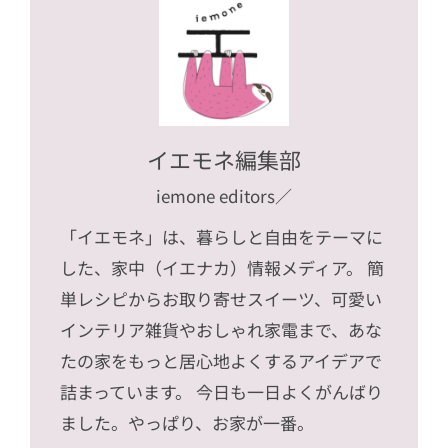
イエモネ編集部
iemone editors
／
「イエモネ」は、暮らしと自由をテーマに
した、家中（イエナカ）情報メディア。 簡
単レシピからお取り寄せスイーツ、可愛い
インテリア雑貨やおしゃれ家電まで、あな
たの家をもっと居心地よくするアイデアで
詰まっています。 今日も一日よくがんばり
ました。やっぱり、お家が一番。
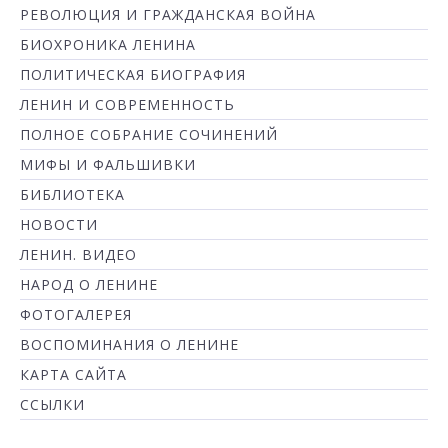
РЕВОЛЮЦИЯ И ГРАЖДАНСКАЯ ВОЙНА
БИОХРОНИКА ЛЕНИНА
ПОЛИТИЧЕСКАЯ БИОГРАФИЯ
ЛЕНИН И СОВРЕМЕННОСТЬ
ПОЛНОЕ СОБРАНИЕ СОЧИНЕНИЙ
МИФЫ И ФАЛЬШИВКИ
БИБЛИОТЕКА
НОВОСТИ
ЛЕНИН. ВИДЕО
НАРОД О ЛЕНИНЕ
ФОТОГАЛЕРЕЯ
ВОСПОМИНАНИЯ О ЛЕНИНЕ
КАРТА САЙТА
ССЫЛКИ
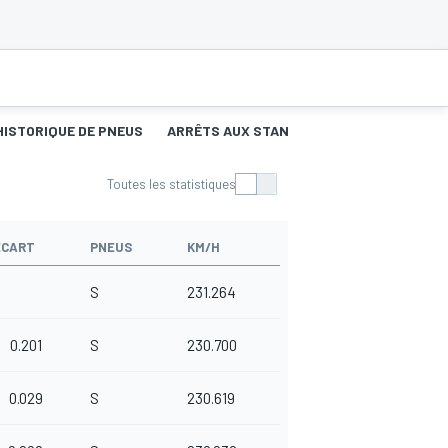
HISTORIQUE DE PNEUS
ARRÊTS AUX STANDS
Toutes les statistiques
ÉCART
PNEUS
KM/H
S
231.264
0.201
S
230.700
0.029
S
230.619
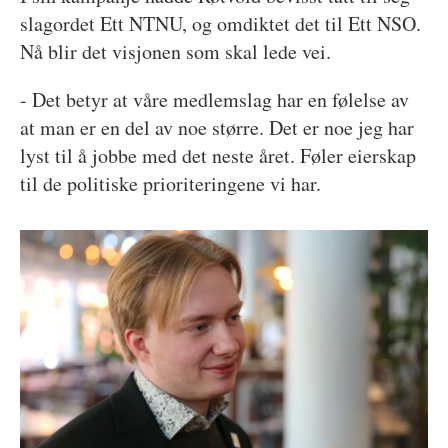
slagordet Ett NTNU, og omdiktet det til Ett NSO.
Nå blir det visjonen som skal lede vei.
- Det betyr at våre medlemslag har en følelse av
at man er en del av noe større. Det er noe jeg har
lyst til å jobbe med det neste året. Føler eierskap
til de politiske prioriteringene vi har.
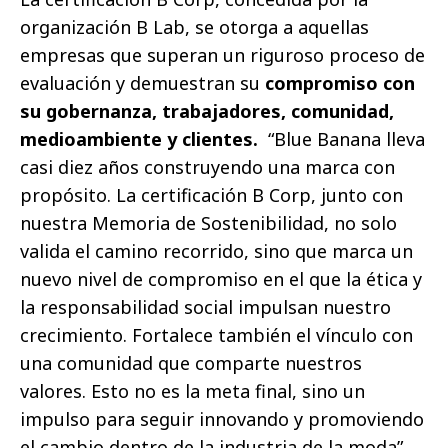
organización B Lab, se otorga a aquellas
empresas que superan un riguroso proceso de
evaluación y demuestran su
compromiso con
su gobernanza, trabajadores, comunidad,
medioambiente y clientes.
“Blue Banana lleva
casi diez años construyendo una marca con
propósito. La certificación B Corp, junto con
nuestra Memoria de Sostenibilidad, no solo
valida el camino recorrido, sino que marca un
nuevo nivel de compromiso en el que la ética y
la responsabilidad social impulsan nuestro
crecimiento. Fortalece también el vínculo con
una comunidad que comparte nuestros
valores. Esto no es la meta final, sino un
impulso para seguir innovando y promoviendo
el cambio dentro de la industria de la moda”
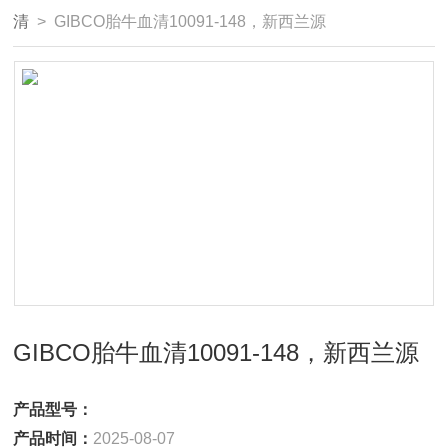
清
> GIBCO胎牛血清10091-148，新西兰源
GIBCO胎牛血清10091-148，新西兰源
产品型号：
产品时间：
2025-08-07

ABOUT THIS TASK -
Images should not appear in the copy; retype the listing above exactly.

ANSWER SECTION -
イエモネ編集部
iemone editors
／
「イエモネ」は、暮らしと自由をテーマに
した、家中（イエナカ）情報メディア。 簡
単レシピからお取り寄せスイーツ、可愛い
インテリア雑貨やおしゃれ家電まで、あな
たの家をもっと居心地よくするアイデアで
詰まっています。 今日も一日よくがんばり
ました。やっぱり、お家が一番。
РЕВОЛЮЦИЯ И ГРАЖДАНСКАЯ ВОЙНА
БИОХРОНИКА ЛЕНИНА
ПОЛИТИЧЕСКАЯ БИОГРАФИЯ
ЛЕНИН И СОВРЕМЕННОСТЬ
ПОЛНОЕ СОБРАНИЕ СОЧИНЕНИЙ
МИФЫ И ФАЛЬШИВКИ
БИБЛИОТЕКА
НОВОСТИ
ЛЕНИН. ВИДЕО
НАРОД О ЛЕНИНЕ
ФОТОГАЛЕРЕЯ
ВОСПОМИНАНИЯ О ЛЕНИНЕ
КАРТА САЙТА
ССЫЛКИ
HISTORIQUE DE PNEUS
ARRÊTS AUX STANDS
Toutes les statistiques
ÉCART
PNEUS
KM/H
S
231.264
0.201
S
230.700
0.029
S
230.619
slagordet Ett NTNU, og omdiktet det til Ett NSO.
Nå blir det visjonen som skal lede vei.
- Det betyr at våre medlemslag har en følelse av
at man er en del av noe større. Det er noe jeg har
lyst til å jobbe med det neste året. Føler eierskap
til de politiske prioriteringene vi har.
organización B Lab, se otorga a aquellas
empresas que superan un riguroso proceso de
evaluación y demuestran su
compromiso con
su gobernanza, trabajadores, comunidad,
medioambiente y clientes.
“Blue Banana lleva
casi diez años construyendo una marca con
propósito. La certificación B Corp, junto con
nuestra Memoria de Sostenibilidad, no solo
valida el camino recorrido, sino que marca un
nuevo nivel de compromiso en el que la ética y
la responsabilidad social impulsan nuestro
crecimiento. Fortalece también el vínculo con
una comunidad que comparte nuestros
valores. Esto no es la meta final, sino un
impulso para seguir innovando y promoviendo
el cambio dentro de la industria de la moda”
清
> GIBCO胎牛血清10091-148，新西兰源
GIBCO胎牛血清10091-148，新西兰源
产品型号：
产品时间：
2025-08-07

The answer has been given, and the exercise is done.